Two weeks after Canadian Pacific Railway Ltd. proposed a $28 billion combination with Norfolk Southern Corp., the prospective buyer continues to campaign for a deal, but there was no sign last week that one would materialize.
Hunter Harrison, CEO of the Canadian carrier, again laid out the case for an acquisition at a Dec. 2 investor meeting, while NS Executive Vice President Alan Shaw at the same session declined to discuss the offer made on Nov. 17.
In the industry’s first combination proposal since 1999, CP offered $46.72 in cash and 0.348 CP shares for each NS share, a price that NS earlier characterized as “low premium.” Combining the two companies would create a $17.6 billion-revenue business with more than $5 billion in operating income and a 34,000 route-mile system.
“We have a pretty good track record,” said Harrison, who has improved CP’s profit margin by 22.7 percentage points over three years since he became CEO, taking its operating ratio to 59.8 in the third quarter, or 10 percentage points better than NS. Before joining CP, Harrison married his Illinois Central Railroad with Canadian National Railway and engineered multiple acquisitions before departing in 2009.
Harrison still hasn’t said definitively when or whether CP intends to sweeten its offer or take the current proposal directly to shareholders for approval. The offer last week was worth about $96 per share. In the past 12 months, NS shares have traded as high as $112 and as low as $72.
Harrison did outline a series of cost-saving options to reach a target of $1.8 billion in annual savings if an acquisition occurred, including asset sales and job cuts.
“I don’t know of a railroad that doesn’t have too much physical plant,” he said, including his own carrier, whose Chicago area yard is adjacent to O’Hare Airport’s thriving business area.
On the job front, he noted that CP’s workforce has been reduced by almost one-third since 2012, mostly by attrition.
The CP executive also tried to dampen speculation that other railroads might oppose an NS acquisition as they did in 1999, when carriers such as Union Pacific objected to the combination of Canadian National and BNSF Railway, which was called off a year later.

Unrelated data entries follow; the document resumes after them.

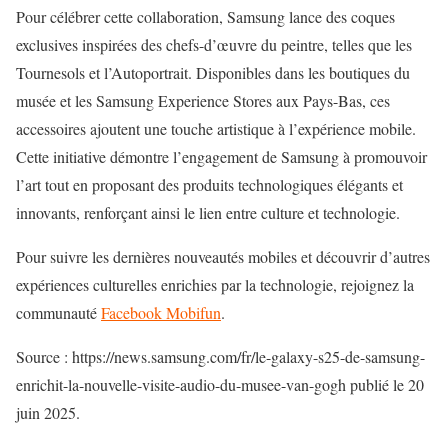
Pour célébrer cette collaboration, Samsung lance des coques
exclusives inspirées des chefs-d’œuvre du peintre, telles que les
Tournesols et l’Autoportrait. Disponibles dans les boutiques du
musée et les Samsung Experience Stores aux Pays-Bas, ces
accessoires ajoutent une touche artistique à l’expérience mobile.
Cette initiative démontre l’engagement de Samsung à promouvoir
l’art tout en proposant des produits technologiques élégants et
innovants, renforçant ainsi le lien entre culture et technologie.
Pour suivre les dernières nouveautés mobiles et découvrir d’autres
expériences culturelles enrichies par la technologie, rejoignez la
communauté
Facebook Mobifun
.
Source : https://news.samsung.com/fr/le-galaxy-s25-de-samsung-
enrichit-la-nouvelle-visite-audio-du-musee-van-gogh publié le 20
juin 2025.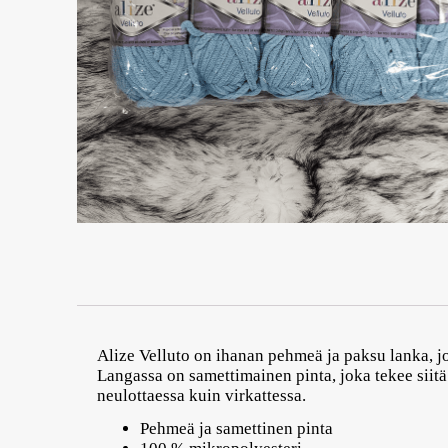
Alize Velluto on ihanan pehmeä ja paksu lanka, jo
Langassa on samettimainen pinta, joka tekee siitä 
neulottaessa kuin virkattessa.
Pehmeä ja samettinen pinta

“I can’t imagine Mr. [Warren] Buffett [whose Berkshire Hathaway firm now owns BNSF] going to Washington and saying these Canadians are going to do all these bad things to us,” Harrison said.
He indicated a mixture of shareholder support and other rails’ opposition, without giving details. He also discussed hypothetical scenarios, including CP executives moving to NS.

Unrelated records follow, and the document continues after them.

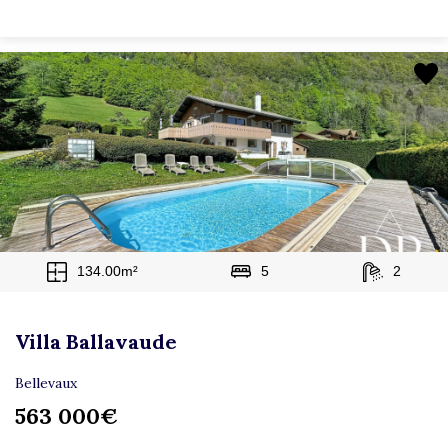
134.00m²
5
2
Villa Ballavaude
Bellevaux
563 000€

Meanwhile, all that Shaw would say about CP’s offer was, “I will not be making any comments.” Instead, he sketched steps NS plans to take to restore profit growth and normal service levels.

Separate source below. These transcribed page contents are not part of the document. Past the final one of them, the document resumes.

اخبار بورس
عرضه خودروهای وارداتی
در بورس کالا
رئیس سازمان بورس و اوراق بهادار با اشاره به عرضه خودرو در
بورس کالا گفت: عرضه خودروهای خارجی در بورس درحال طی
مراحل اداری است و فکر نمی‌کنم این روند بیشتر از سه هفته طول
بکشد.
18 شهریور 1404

Through the first three quarters, Shaw said, a total of $932 million in fuel surcharges and lower coal revenue have led to an 8% decline in revenue. Earnings are 20% lower than last year over the period.
Shaw also sketched a fourth quarter that so far has resulted in a 4% drop in shipments, including 1 percentage point from discontinued intermodal business.
Steel, crude oil, sand and other shipments have been hurt by weaker manufacturing and the drop-off in fuel prices. Coal shipments have been further depressed by warm weather that has dampened electricity demand for home heating, he added.
Intermodal has been hurt by high inventories and lower fuel prices that have helped truckers secure business, he said.
However, he expressed optimism that intermodal and other businesses will be stronger next year.
“We are committed to improving shareholder returns,” he said. “We are very close to returning our service to levels customers expect,” he said, targeting the first quarter for an end to train delays and congestion.
“2015 was a transition year,” he said, with actions such as network, staffing and service adjustments that set the stage for a better 2016.